I vote to hold out til the whole thing collapses.
Give not one inch into any of this insanity.
We need to stop begging for scraps.
Badger40 on December 3, 2010 at 10:43 AM
If Coburn would stop bullshitting about “sacrifice” and plainly say we’ve got to eliminate entitlements for all but the truly helpless then I’d be impressed.
As Boehner might put it Coburn’s “sacrifice” is a subjective pile of crap.
rcl on December 3, 2010 at 1:42 PM
I think you misunderstand Mr Ryan if you think he wants something like Obamacare.
Mr Ryan understands that we can’t eliminate Medicare overnight. The idea is to stabilize the needs of those currently enrolled and create a better future for those coming down the line. This involves putting control of the money in the hands of the individual; where they chose where to spend their health care dollars. In addition, something needs to be done about govt reimbursement for Medicare.
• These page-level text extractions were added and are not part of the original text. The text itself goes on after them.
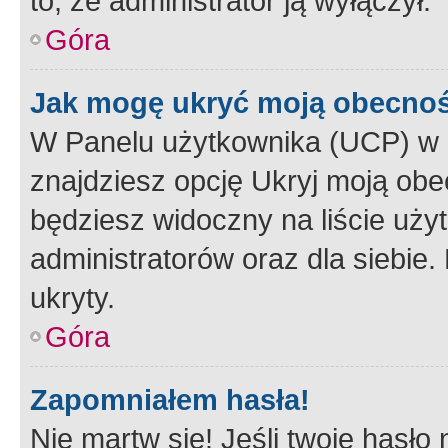
to, że administrator ją wyłączył.
Góra
Jak mogę ukryć moją obecno
W Panelu użytkownika (UCP) w 
znajdziesz opcję Ukryj moją obe
będziesz widoczny na liście użyt
administratorów oraz dla siebie.
ukryty.
Góra
Zapomniałem hasła!
Nie martw się! Jeśli twoje hasło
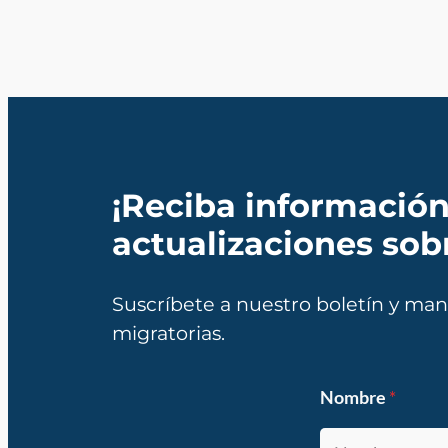
¡Reciba información
actualizaciones sob
Suscríbete a nuestro boletín y mant
migratorias.
Nombre
*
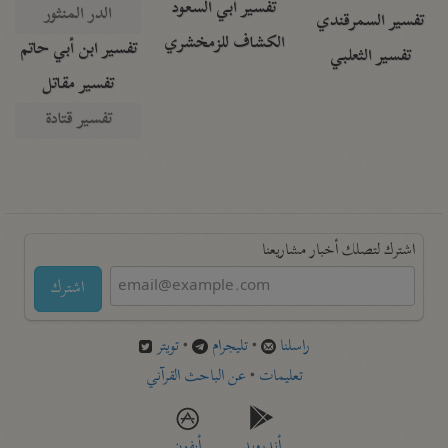
تفسير أبي السعود
الدر المنثور
تفسير السمرقندي
الكشاف للزمخشري
تفسير ابن أبي حاتم
تفسير الثعلبي
تفسير مقاتل
تفسير قتادة
اشترك لتصلك أخبار مشاريعنا
اشترك
راسلنا
•
تليجرام
•
تويتر
تعليمات
•
عن الباحث القرآني
أندرويد
أيفون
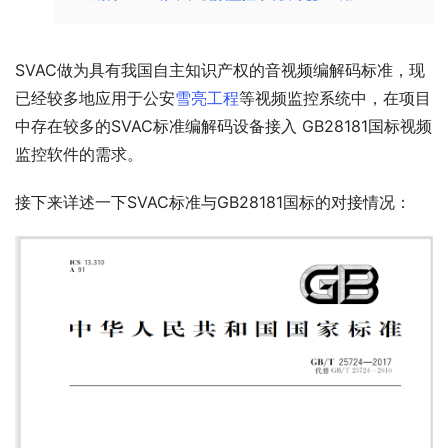
SVAC做为具有我国自主知识产权的音视频编解码标准，现
已经较多地应用于公安
雪亮工程
等视频监控系统中，在项目
中存在较多的SVAC标准编解码设备接入 GB28181国标视频
监控软件的需求。
接下来详述一下SVAC标准与GB28181国标的对接情况：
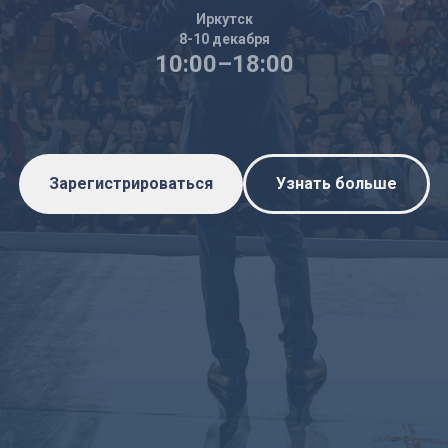
Иркутск
8-10 декабря
10:00–18:00
Зарегистрироваться
Узнать больше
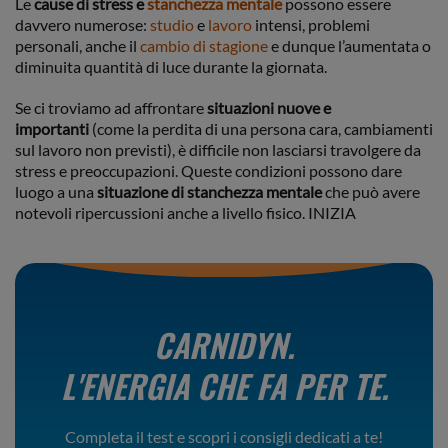
Le
cause di stress e
stanchezza mentale
possono essere
davvero numerose:
studio
e
lavoro
intensi, problemi
personali, anche il
cambio di stagione
e dunque l’aumentata o
diminuita quantità di luce durante la giornata.
Se ci troviamo ad affrontare
situazioni nuove e
importanti
(come la perdita di una persona cara, cambiamenti
sul lavoro non previsti), è difficile non lasciarsi travolgere da
stress e preoccupazioni. Queste condizioni possono dare
luogo a una
situazione di stanchezza mentale
che può avere
notevoli ripercussioni anche a livello fisico. INIZIA
CARNIDYN.
L'ENERGIA CHE FA PER TE.
Completa il test e scopri i consigli dedicati a te!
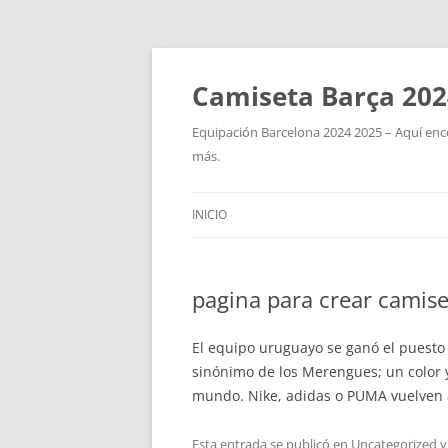
Camiseta Barça 202
Equipación Barcelona 2024 2025 – Aquí enco
más.
INICIO
pagina para crear camise
El equipo uruguayo se ganó el puesto
sinónimo de los Merengues; un color y
mundo. Nike, adidas o PUMA vuelven a
Esta entrada se publicó en
Uncategorized
y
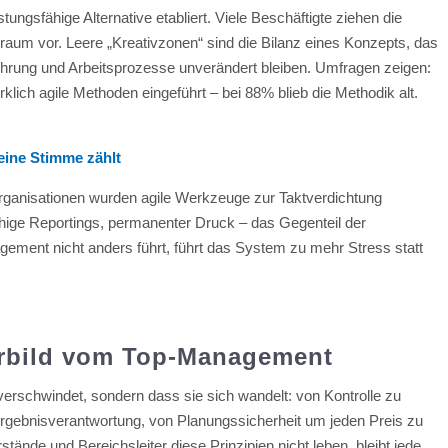
ungsfähige Alternative etabliert. Viele Beschäftigte ziehen die
um vor. Leere „Kreativzonen“ sind die Bilanz eines Konzepts, das
hrung und Arbeitsprozesse unverändert bleiben. Umfragen zeigen:
ich agile Methoden eingeführt – bei 88% blieb die Methodik alt.
ine Stimme zählt
ganisationen wurden agile Werkzeuge zur Taktverdichtung
hige Reportings, permanenter Druck – das Gegenteil der
ment nicht anders führt, führt das System zu mehr Stress statt
rbild vom Top-Management
erschwindet, sondern dass sie sich wandelt: von Kontrolle zu
rgebnisverantwortung, von Planungssicherheit um jeden Preis zu
ände und Bereichsleiter diese Prinzipien nicht leben, bleibt jede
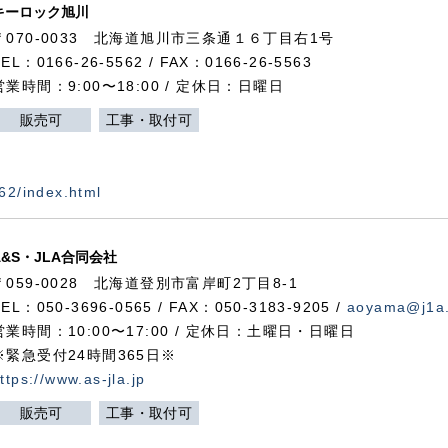
キーロック旭川
〒070-0033 北海道旭川市三条通１６丁目右1号
TEL：0166-26-5562 / FAX：0166-26-5563
営業時間：9:00〜18:00 / 定休日：日曜日
販売可
工事・取付可
562/index.html
A&S・JLA合同会社
〒
059-0028
北海道登別市富岸町
2
丁目
8-1
TEL：050-3696-0565 / FAX：050-3183-9205 /
aoyama@j1a.
営業時間：10:00〜17:00 / 定休日：土曜日・日曜日
※緊急受付24時間365日※
ttps://www.as-jla.jp
販売可
工事・取付可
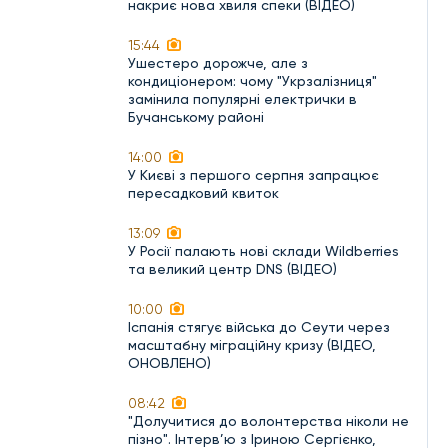
накриє нова хвиля спеки (ВІДЕО)
15:44
Ушестеро дорожче, але з
кондиціонером: чому "Укрзалізниця"
замінила популярні електрички в
Бучанському районі
14:00
У Києві з першого серпня запрацює
пересадковий квиток
13:09
У Росії палають нові склади Wildberries
та великий центр DNS (ВІДЕО)
10:00
Іспанія стягує війська до Сеути через
масштабну міграційну кризу (ВІДЕО,
ОНОВЛЕНО)
08:42
"Долучитися до волонтерства ніколи не
пізно". Інтерв’ю з Іриною Сергієнко,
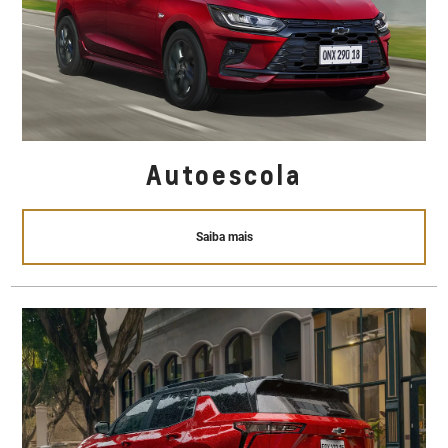
Autoescola
Saiba mais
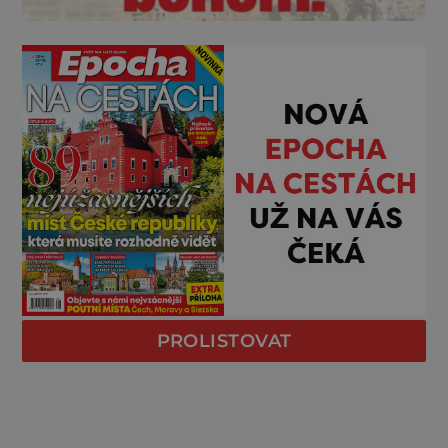
PROLISTOVAT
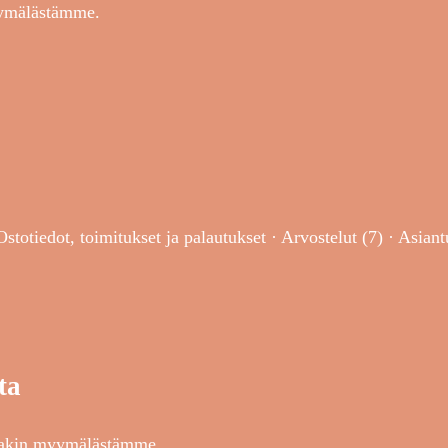
yymälästämme.
Ostotiedot, toimitukset ja palautukset · Arvostelut (7) · Asiant
ta
stakin myymälästämme.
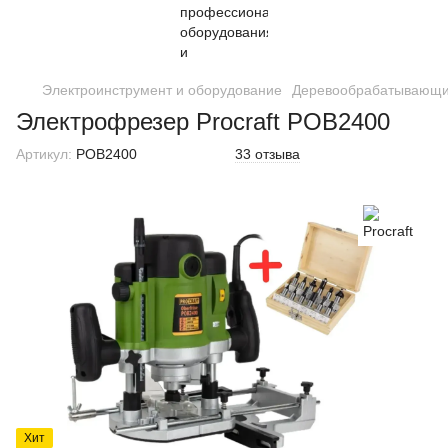
Электроинструмент и оборудование
Деревообрабатывающи
Электрофрезер Procraft POB2400
Артикул:
POB2400
33 отзыва
Хит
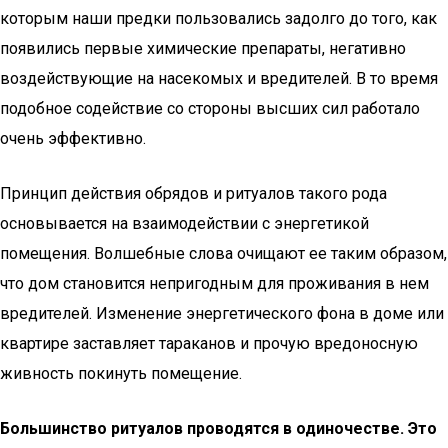
которым наши предки пользовались задолго до того, как
появились первые химические препараты, негативно
воздействующие на насекомых и вредителей. В то время
подобное содействие со стороны высших сил работало
очень эффективно.
Принцип действия обрядов и ритуалов такого рода
основывается на взаимодействии с энергетикой
помещения. Волшебные слова очищают ее таким образом,
что дом становится непригодным для проживания в нем
вредителей. Изменение энергетического фона в доме или
квартире заставляет тараканов и прочую вредоносную
живность покинуть помещение.
Большинство ритуалов проводятся в одиночестве. Это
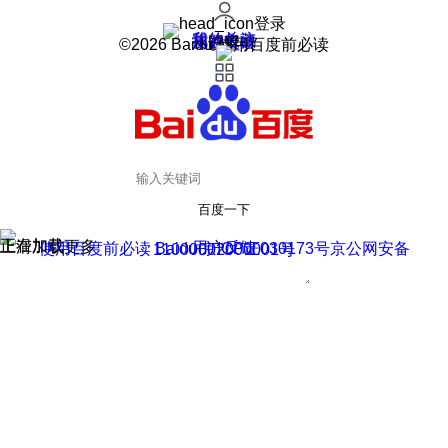
登录
我的关注
我的收藏
皮肤中心
用户反馈
设置
©2026 Baidu 使用百度前必读
百度一下
正在加载
上滑加载更多
用户反馈
使用百度前必读 Baidu 京ICP证030173号
京公网安备11000002000001号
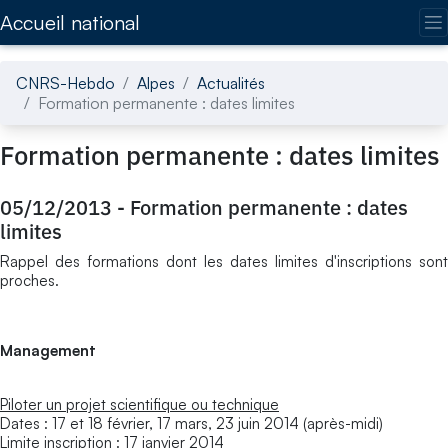
Accédez directement au contenu de la page
Accueil national
CNRS-Hebdo
Alpes
Actualités
Formation permanente : dates limites
Formation permanente : dates limites
05/12/2013
-
Formation permanente : dates
limites
Rappel des formations dont les dates limites d'inscriptions sont
proches.
Management
Piloter un projet scientifique ou technique
Dates : 17 et 18 février, 17 mars, 23 juin 2014 (après-midi)
Limite inscription : 17 janvier 2014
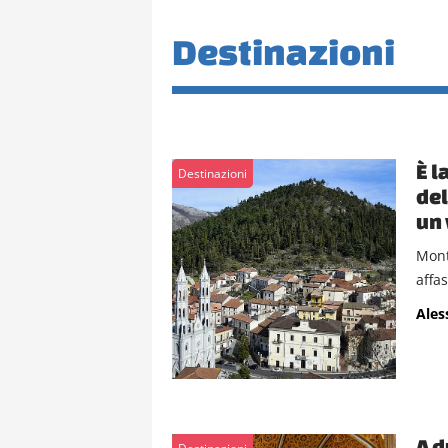
Destinazioni
È l
Destinazioni
del
un 
Mont
affas
Ales
A d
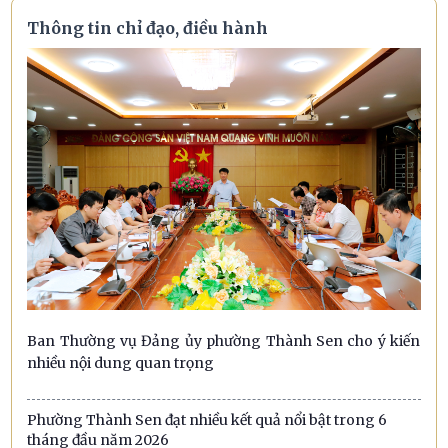
Thông tin chỉ đạo, điều hành
Ban Thường vụ Đảng ủy phường Thành Sen cho ý kiến
nhiều nội dung quan trọng
Phường Thành Sen đạt nhiều kết quả nổi bật trong 6
tháng đầu năm 2026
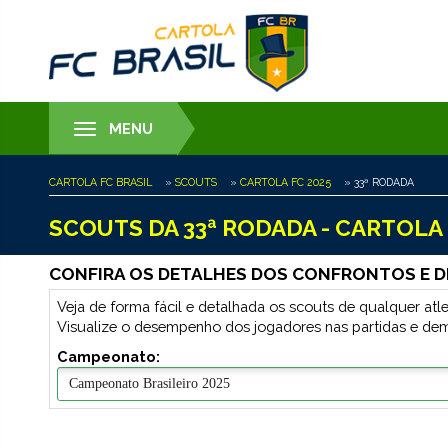
MENU
Toggle
navigation
CARTOLA FC BRASIL
»
SCOUTS
»
CARTOLA FC 2025
» 33ª RODADA
SCOUTS DA 33ª RODADA - CARTOLA 
CONFIRA OS DETALHES DOS CONFRONTOS E D
Veja de forma fácil e detalhada os scouts de qualquer a
Visualize o desempenho dos jogadores nas partidas e de
Campeonato:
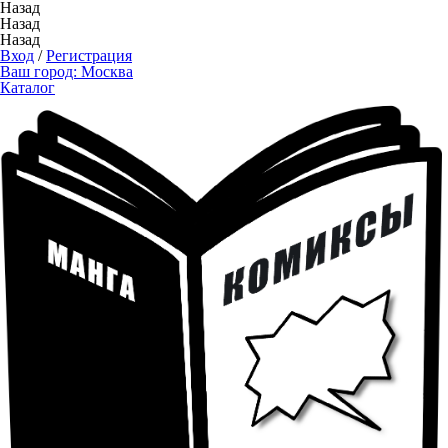
Назад
Назад
Назад
Вход
/
Регистрация
Ваш город:
Москва
Каталог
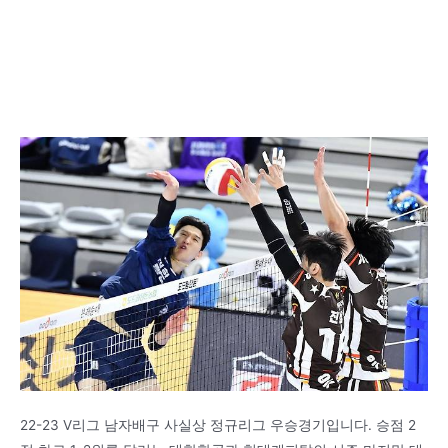
22-23 V리그 남자배구 사실상 정규리그 우승경기입니다. 승점 2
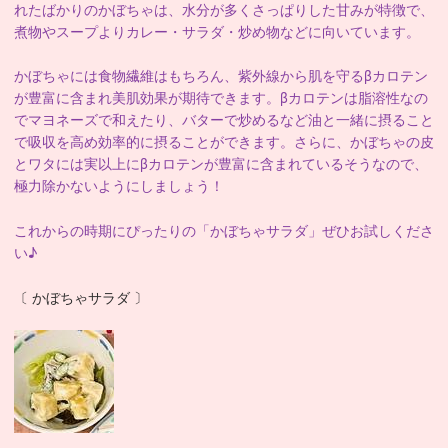
れたばかりのかぼちゃは、水分が多くさっぱりした甘みが特徴で、
煮物やスープよりカレー・サラダ・炒め物などに向いています
。
かぼちゃには食物繊維はもちろん、紫外線から肌を守るβカロテン
が豊富に含まれ美肌効果が期待できます。βカロテンは脂溶性なの
でマヨネーズで和えたり、バターで炒めるなど油と一緒に摂ること
で吸収を高め効率的に摂ることができます。さらに、
かぼちゃの皮
とワタには実以上にβカロテンが豊富に含まれているそうなので、
極力除かないようにしましょう！
これからの時期
にぴったりの「かぼちゃサラダ」ぜひお試しくださ
い♪
〔 かぼちゃサラダ 〕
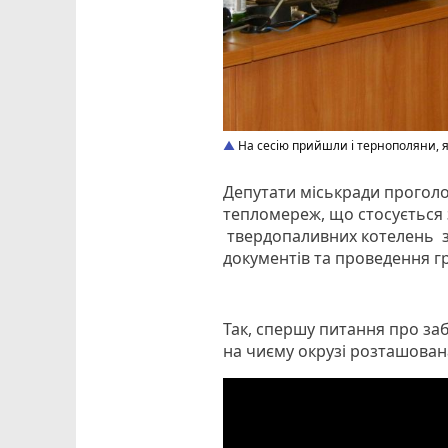
На сесію прийшли і тернополяни, я
Депутати міськради прогол
тепломереж, що стосується 
твердопаливних котелень за
документів та проведення г
Так, спершу питання про за
на чиєму окрузі розташована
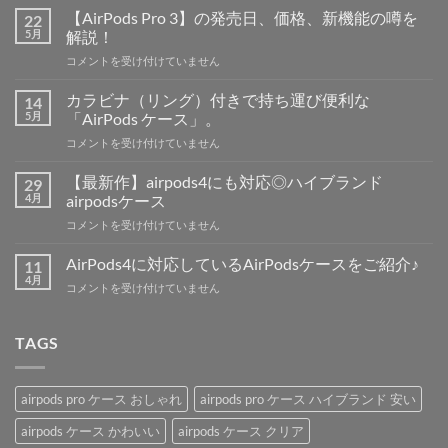
【AirPods Pro 3】の発売日、価格、新機能の噂を
22
5月
解説！
【AirPods
コメントを受け付けていません
Pro
3】
カラビナ（リング）付きで持ち運び便利な
14
の
5月
「AirPods ケース」。
発
カ
コメントを受け付けていません
売
ラ
日、
ビ
価
【最新作】airpods4にも対応◎ハイブランド
29
ナ
格、
4月
airpodsケース
（リ
新
【最
コメントを受け付けていません
ン
機
新
グ）
能
作】
付
AirPods4に対応しているAirPodsケースをご紹介♪
11
の
airpods4
き
4月
噂
AirPods4
コメントを受け付けていません
に
で
を
に
も
持
解
対
対
ち
説！
応
TAGS
応
運
は
し
◎
び
て
ハ
便
い
イ
利
airpods pro ケース おしゃれ
airpods pro ケース ハイブランド 安い
る
ブ
な
AirPods
ラ
airpods ケース かわいい
airpods ケース クリア
「AirPods
ケ
ン
ケ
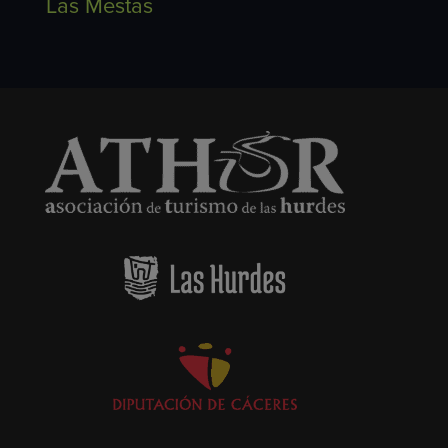
Las Mestas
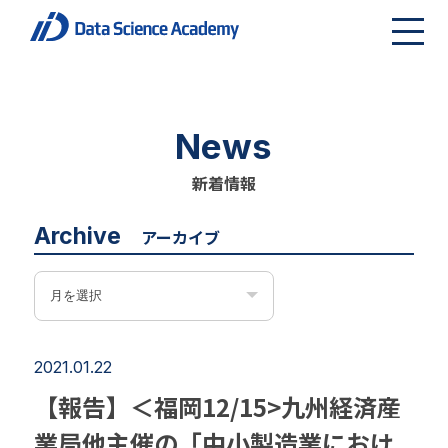
News
新着情報
Archive
アーカイブ
2021.01.22
【報告】＜福岡12/15>九州経済産
業局他主催の「中小製造業におけ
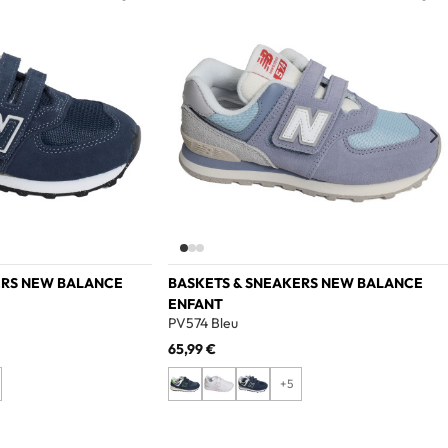
Add to wishlist
Add t
ERS NEW BALANCE
BASKETS & SNEAKERS NEW BALANCE
ENFANT
PV574 Bleu
65,99 €
+5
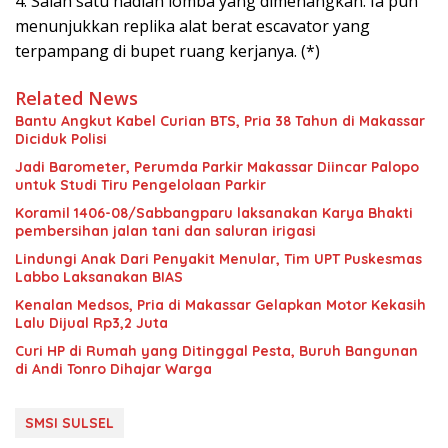
4. Salah satu hadiah lomba yang dimenangkan. Ia pun
menunjukkan replika alat berat escavator yang
terpampang di bupet ruang kerjanya. (*)
Related News
Bantu Angkut Kabel Curian BTS, Pria 38 Tahun di Makassar
Diciduk Polisi
Jadi Barometer, Perumda Parkir Makassar Diincar Palopo
untuk Studi Tiru Pengelolaan Parkir
Koramil 1406-08/Sabbangparu laksanakan Karya Bhakti
pembersihan jalan tani dan saluran irigasi
Lindungi Anak Dari Penyakit Menular, Tim UPT Puskesmas
Labbo Laksanakan BIAS
Kenalan Medsos, Pria di Makassar Gelapkan Motor Kekasih
Lalu Dijual Rp3,2 Juta
Curi HP di Rumah yang Ditinggal Pesta, Buruh Bangunan
di Andi Tonro Dihajar Warga
SMSI SULSEL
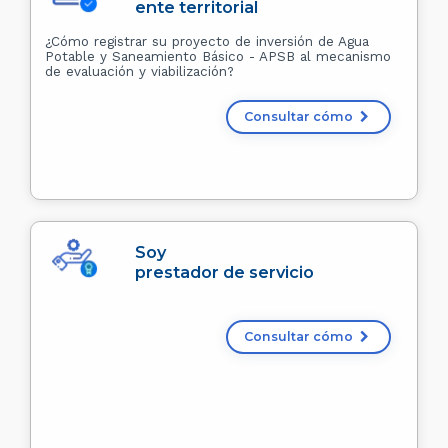
ente territorial
¿Cómo registrar su proyecto de inversión de Agua
Potable y Saneamiento Básico - APSB al mecanismo
de evaluación y viabilización?
Consultar cómo
Soy
prestador de servicio
Consultar cómo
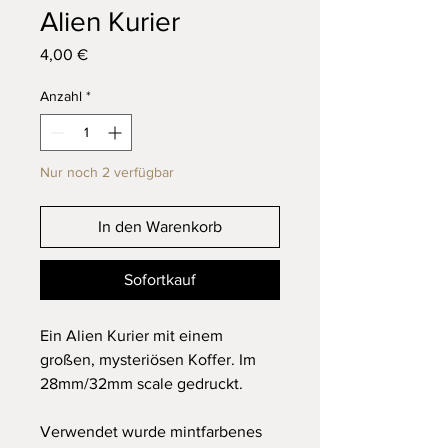
Alien Kurier
Preis
4,00 €
Anzahl
*
Nur noch 2 verfügbar
In den Warenkorb
Sofortkauf
Ein Alien Kurier mit einem
großen, mysteriösen Koffer. Im
28mm/32mm scale gedruckt.
Verwendet wurde mintfarbenes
As more doctors are refusing, those patients will have little or no choices in providers. It’s not the patients fault, it is the consequence of the bureaucracy.
If Doctors were food, this is what Michelle Obama would refer to as a “desert” situation.
The challenge is in finding a balance of just the right amount of govt involvement in health care. I’m a less is better person as is Mr Ryan I derive.
DWB on December 3, 2010 at 2:52 PM
There’s no legitimate reason for Stern to even be on the panel in the first place.